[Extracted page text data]
╭──

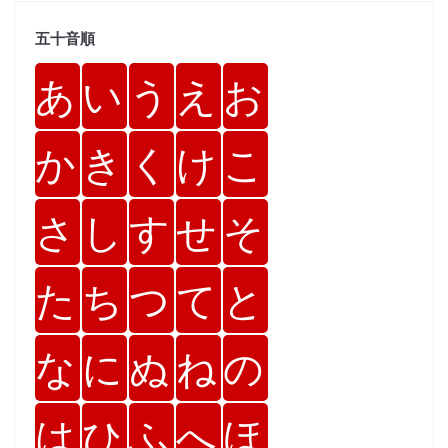
五十音順
あ
い
う
え
お
か
き
く
け
こ
さ
し
す
せ
そ
た
ち
つ
て
と
な
に
ぬ
ね
の
は
ひ
ふ
へ
ほ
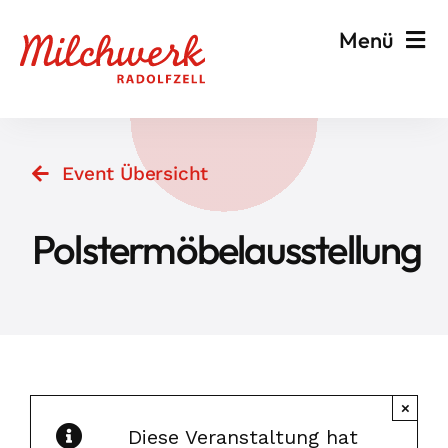
Zum
Menü
Inhalt
springen
Veranstalten & Planen
Event Übersicht
Besuchen & Informieren
Polstermöbelausstellung
Events
Milchwerk
×
Diese Veranstaltung hat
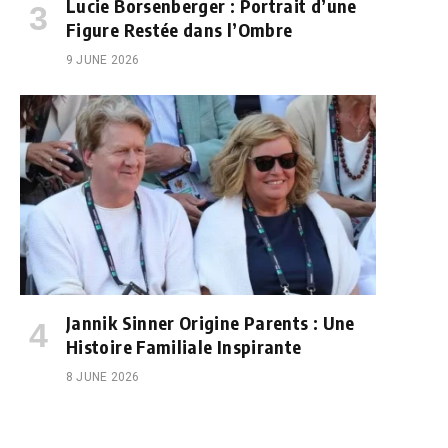
Lucie Borsenberger : Portrait d’une
Figure Restée dans l’Ombre
9 JUNE 2026
Jannik Sinner Origine Parents : Une
Histoire Familiale Inspirante
8 JUNE 2026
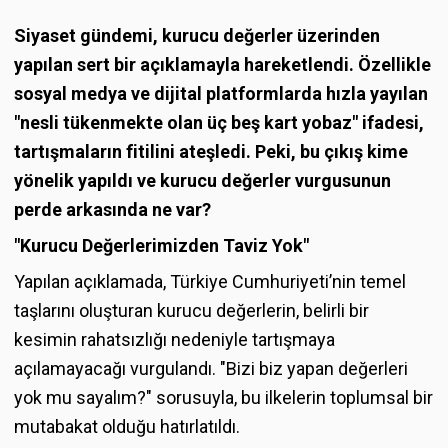
Siyaset gündemi, kurucu değerler üzerinden
yapılan sert bir açıklamayla hareketlendi. Özellikle
sosyal medya ve dijital platformlarda hızla yayılan
"nesli tükenmekte olan üç beş kart yobaz" ifadesi,
tartışmaların fitilini ateşledi. Peki, bu çıkış kime
yönelik yapıldı ve kurucu değerler vurgusunun
perde arkasında ne var?
"Kurucu Değerlerimizden Taviz Yok"
Yapılan açıklamada, Türkiye Cumhuriyeti’nin temel
taşlarını oluşturan kurucu değerlerin, belirli bir
kesimin rahatsızlığı nedeniyle tartışmaya
açılamayacağı vurgulandı. "Bizi biz yapan değerleri
yok mu sayalım?" sorusuyla, bu ilkelerin toplumsal bir
mutabakat olduğu hatırlatıldı.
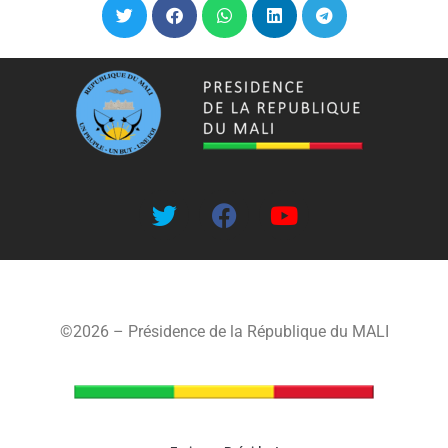
©2026 – Présidence de la République du MALI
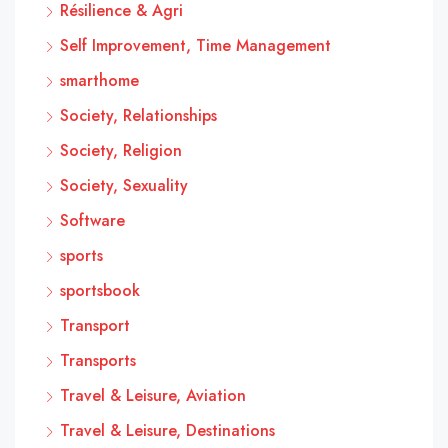
Résilience & Agri
Self Improvement, Time Management
smarthome
Society, Relationships
Society, Religion
Society, Sexuality
Software
sports
sportsbook
Transport
Transports
Travel & Leisure, Aviation
Travel & Leisure, Destinations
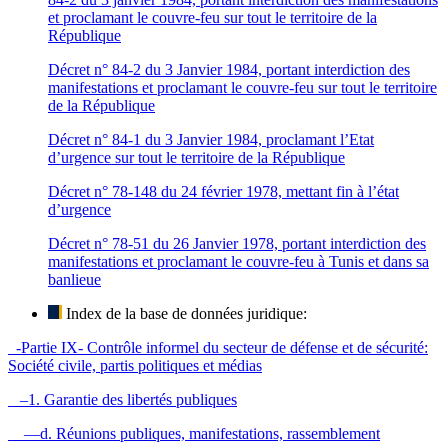
et proclamant le couvre-feu sur tout le territoire de la
République
Décret n° 84-2 du 3 Janvier 1984, portant interdiction des
manifestations et proclamant le couvre-feu sur tout le territoire
de la République
Décret n° 84-1 du 3 Janvier 1984, proclamant l’Etat
d’urgence sur tout le territoire de la République
Décret n° 78-148 du 24 février 1978, mettant fin à l’état
d’urgence
Décret n° 78-51 du 26 Janvier 1978, portant interdiction des
manifestations et proclamant le couvre-feu à Tunis et dans sa
banlieue
Index de la base de données juridique:
-Partie IX- Contrôle informel du secteur de défense et de sécurité:
Société civile, partis politiques et médias
–1. Garantie des libertés publiques
—d. Réunions publiques, manifestations, rassemblement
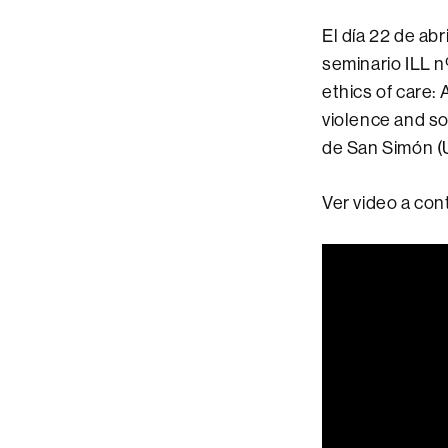
El día 22 de ab
seminario ILL n
ethics of care: 
violence and so
de San Simón 
Ver video a con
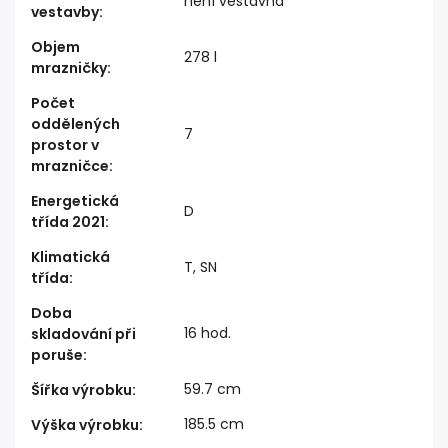
není vestavná
vestavby
:
Objem
278 l
mrazničky
:
Počet
oddělených
7
prostor v
mrazničce
:
Energetická
D
třída 2021
:
Klimatická
T, SN
třída
:
Doba
16 hod.
skladování při
poruše
:
59.7 cm
Šířka výrobku
:
185.5 cm
Výška výrobku
:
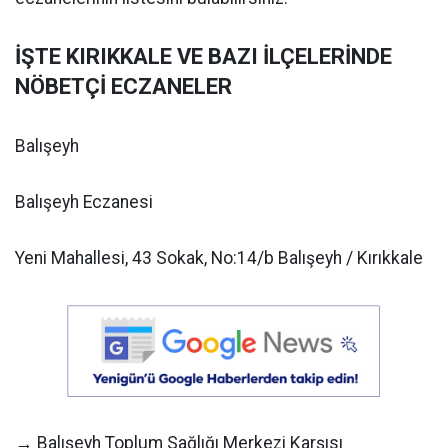
İŞTE KIRIKKALE VE BAZI İLÇELERİNDE
NÖBETÇİ ECZANELER
Balışeyh
Balışeyh Eczanesi
Yeni Mahallesi, 43 Sokak, No:14/b Balışeyh / Kırıkkale
→ Balışeyh Toplum Sağlığı Merkezi Karşısı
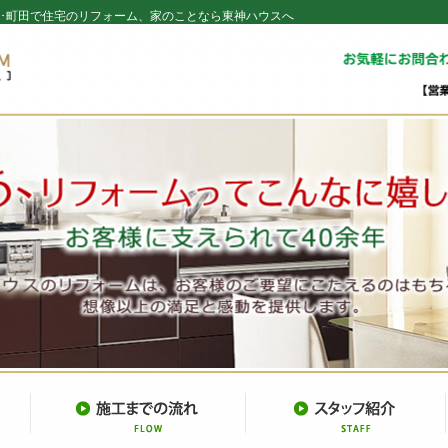
･町田で住宅のリフォーム、家のことなら東神ハウスへ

╰──

**Problem to work on**
This exercise needs every entry retyped exactly, with the pictures removed.

**Task answer**
五十音順
あ
い
う
え
お
か
き
く
け
こ
さ
し
す
せ
そ
た
ち
つ
て
と
な
に
ぬ
ね
の
は
ひ
ふ
へ
ほ
Zum
Menü
Inhalt
springen
Veranstalten & Planen
Event Übersicht
Besuchen & Informieren
Polstermöbelausstellung
Events
Milchwerk
×
Diese Veranstaltung hat
Lucie Borsenberger : Portrait d’une
Figure Restée dans l’Ombre
9 JUNE 2026
Jannik Sinner Origine Parents : Une
Histoire Familiale Inspirante
8 JUNE 2026
Siyaset gündemi, kurucu değerler üzerinden
yapılan sert bir açıklamayla hareketlendi. Özellikle
sosyal medya ve dijital platformlarda hızla yayılan
"nesli tükenmekte olan üç beş kart yobaz" ifadesi,
tartışmaların fitilini ateşledi. Peki, bu çıkış kime
yönelik yapıldı ve kurucu değerler vurgusunun
perde arkasında ne var?
"Kurucu Değerlerimizden Taviz Yok"
Yapılan açıklamada, Türkiye Cumhuriyeti’nin temel
taşlarını oluşturan kurucu değerlerin, belirli bir
kesimin rahatsızlığı nedeniyle tartışmaya
açılamayacağı vurgulandı. "Bizi biz yapan değerleri
yok mu sayalım?" sorusuyla, bu ilkelerin toplumsal bir
mutabakat olduğu hatırlatıldı.
©2026 – Présidence de la République du MALI
Résilience & Agri
Self Improvement, Time Management
smarthome
Society, Relationships
Society, Religion
Society, Sexuality
Software
sports
sportsbook
Transport
Transports
Travel & Leisure, Aviation
Travel & Leisure, Destinations
et proclamant le couvre-feu sur tout le territoire de la
République
Décret n° 84-2 du 3 Janvier 1984, portant interdiction des
manifestations et proclamant le couvre-feu sur tout le territoire
de la République
Décret n° 84-1 du 3 Janvier 1984, proclamant l’Etat
d’urgence sur tout le territoire de la République
Décret n° 78-148 du 24 février 1978, mettant fin à l’état
d’urgence
Décret n° 78-51 du 26 Janvier 1978, portant interdiction des
manifestations et proclamant le couvre-feu à Tunis et dans sa
banlieue
Index de la base de données juridique:
-Partie IX- Contrôle informel du secteur de défense et de sécurité:
Société civile, partis politiques et médias
–1. Garantie des libertés publiques
—d. Réunions publiques, manifestations, rassemblement
El día 22 de ab
seminario ILL n
ethics of care: 
violence and so
de San Simón 
Ver video a con
není vestavná
vestavby
:
Objem
278 l
mrazničky
:
Počet
oddělených
7
prostor v
mrazničce
:
Energetická
D
třída 2021
:
Klimatická
T, SN
třída
:
Doba
16 hod.
skladování při
poruše
:
59.7 cm
Šířka výrobku
:
185.5 cm
Výška výrobku
:
İŞTE KIRIKKALE VE BAZI İLÇELERİNDE
NÖBETÇİ ECZANELER
Balışeyh
Balışeyh Eczanesi
Yeni Mahallesi, 43 Sokak, No:14/b Balışeyh / Kırıkkale
→ Balışeyh Toplum Sağlığı Merkezi Karşısı
･町田で住宅のリフォーム、家のことなら東神ハウスへ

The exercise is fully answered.